Dated last December?
“Oh. Oh!”
“Yes!” cries Skint. “That troll never gave them away! And not only that—”
Dinah gasps and nods. In her mind’s eye, she remembers Mrs. Samatar carrying a parcel out of the pantry. A curiously fl
at one, not at all humped-up like a turkey.
“She gave people that horrible, spoiled cod in their Christmas parcels!” she cries. “Instead of the turkeys!”
“Exactly!”
“What’s a parcel?” asks K. T. He holds up his ball. “This guy is a bird. A person. A birdperson.”
“Oh, but it’s too horrible, Skint! Even for Bernadine.”
“Oh, you’re right,” says Skint. “What are we thinking? It’s not assholery—it is our very own Christmas miracle! An avian version of the loaves and fishes with a net deficit of fish! Jesus has acted amongst the freezer parcels, right here in Aile Quarry!”

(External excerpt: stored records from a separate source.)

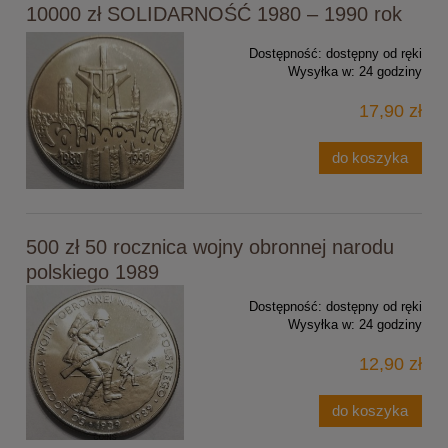
10000 zł SOLIDARNOŚĆ 1980 – 1990 rok
Dostępność:
dostępny od ręki
Wysyłka w:
24 godziny
17,90 zł
do koszyka
500 zł 50 rocznica wojny obronnej narodu
polskiego 1989
Dostępność:
dostępny od ręki
Wysyłka w:
24 godziny
12,90 zł
do koszyka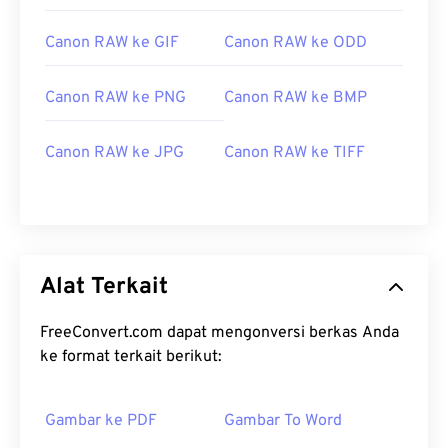
Canon RAW ke GIF
Canon RAW ke ODD
Canon RAW ke PNG
Canon RAW ke BMP
Canon RAW ke JPG
Canon RAW ke TIFF
Alat Terkait
FreeConvert.com dapat mengonversi berkas Anda
ke format terkait berikut:
Gambar ke PDF
Gambar To Word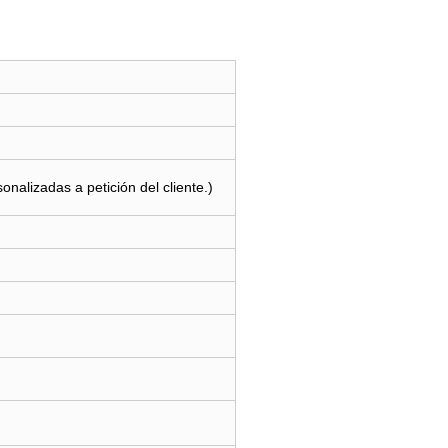
alizadas a petición del cliente.)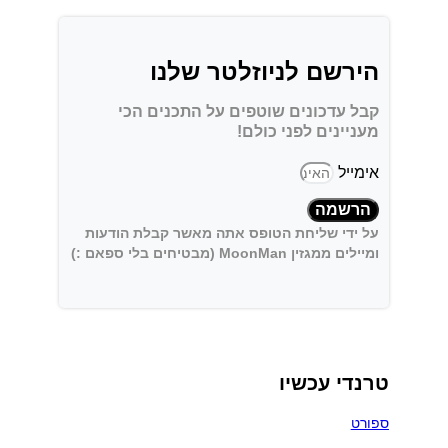
הירשם לניוזלטר שלנו
קבל עדכונים שוטפים על התכנים הכי
מעניינים לפני כולם!
אימייל
הרשמה
על ידי שליחת הטופס אתה מאשר קבלת הודעות
ומיילים ממגזין MoonMan (מבטיחים בלי ספאם :)
טרנדי עכשיו
ספורט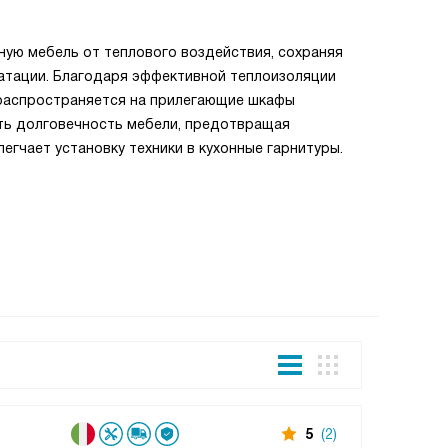
Combi F
Функция C
нную мебель от теплового воздействия, сохраняя
такие как
уатации. Благодаря эффективной теплоизоляции
экспериме
е распространяется на прилегающие шкафы
Комбиниро
ть долговечность мебели, предотвращая
натуральны
егчает установку техники в кухонные гарнитуры.
корочкой 
Все това
5
(2)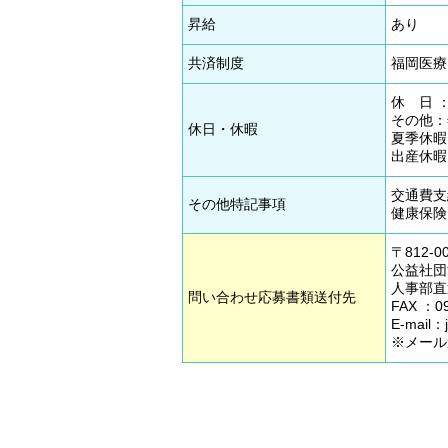
昇給
あり
共済制度
福岡医療
休 日 
その他：
休日・休暇
夏季休暇
出産休暇
交通費支
その他特記事項
健康保険
〒812-
公益社団
人事部直通
問い合わせ応募書類送付先
FAX ：09
E‐mail：j
※メール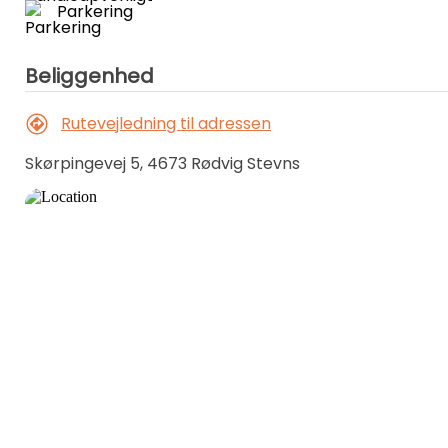
Parkering
Beliggenhed
Rutevejledning til adressen
Skørpingevej 5, 4673 Rødvig Stevns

“But why would she do that?”
“Because she is a hateful, god-awful woman,” says Skint. “You know how she’s always going on about the poor not doing enough for themselves. Jesus! I have had it with her bullshit.”
“We have to report her immediately!” Dinah cries.
K. T. is resting with the back of his head on the counter, balancing his ball between lip and nose like a squat little moustache. “Who are you guys mad at?” he asks. His talking disrupts his ball and it rolls off and drops to the floor. He scrambles after it.
“Nobody, K. T.,” says Dinah hurriedly as Skint says, “Beelzebub’s best minion.”
“Oh,” says K. T., straightening up. He points to a can on the bottom shelf. “What’s that stuff?”
“Ranger hash.”
“Could I please have it?”
“Sure.” Skint tosses it to K. T. “Consider it yours.”
“To keep?” asks K. T., catching it against his chest.
“Certainly,” says Skint.
“Thank you,” says K. T. He smiles at Skint, who smiles back.
“Skint,” says Dinah, “you can’t do that. The Inventory!” Bernadine has lists and charts all over, cross-referenced and dated.
“Who cares about the Inventory at this point, Dinah! If there’s any justice on the planet at all she’ll be out on her ear and the Inventory torn to shreds.”
K. T. picks up his Super Ball and holds the can up in front of his face. He carefully sets the ball on top. “My birdperson just landed on this building.”